■ Input data ■
○ ○ ○ ○
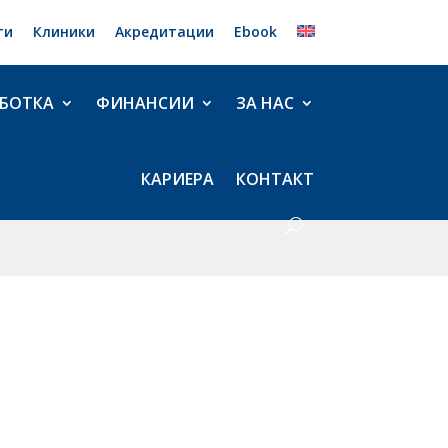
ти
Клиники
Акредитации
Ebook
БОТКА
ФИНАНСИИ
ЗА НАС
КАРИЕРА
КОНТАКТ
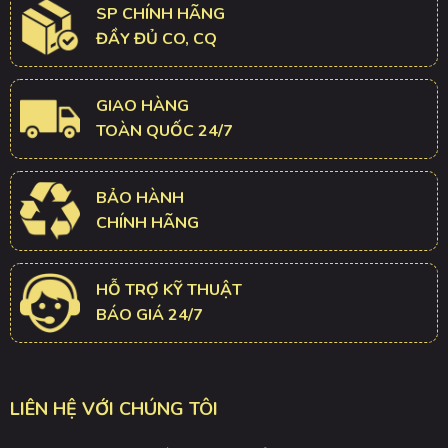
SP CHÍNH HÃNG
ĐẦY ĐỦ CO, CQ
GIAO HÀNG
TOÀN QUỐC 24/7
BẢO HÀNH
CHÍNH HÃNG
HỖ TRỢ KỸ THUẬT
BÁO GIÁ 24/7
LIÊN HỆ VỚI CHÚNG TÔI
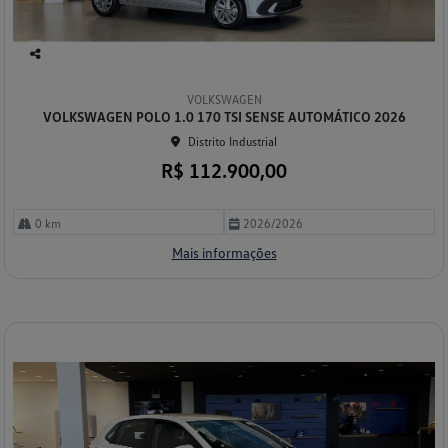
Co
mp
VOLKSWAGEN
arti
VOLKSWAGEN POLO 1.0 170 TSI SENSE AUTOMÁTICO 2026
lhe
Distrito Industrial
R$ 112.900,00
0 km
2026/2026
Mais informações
○ ○ ○ ○
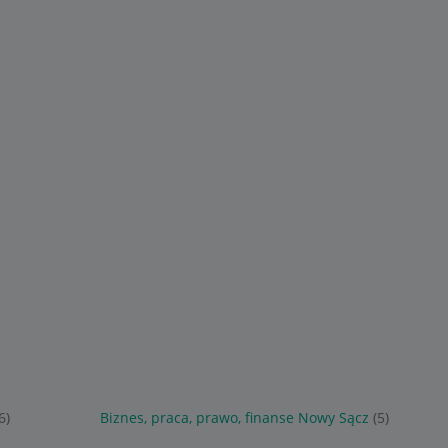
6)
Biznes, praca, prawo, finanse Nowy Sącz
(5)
○ ○ ○ ○
In the entries above, find each line that has the word "VOLKSWAGEN". Copy it.

■ Result of this task ■
VOLKSWAGEN
VOLKSWAGEN POLO 1.0 170 TSI SENSE AUTOMÁTICO 2026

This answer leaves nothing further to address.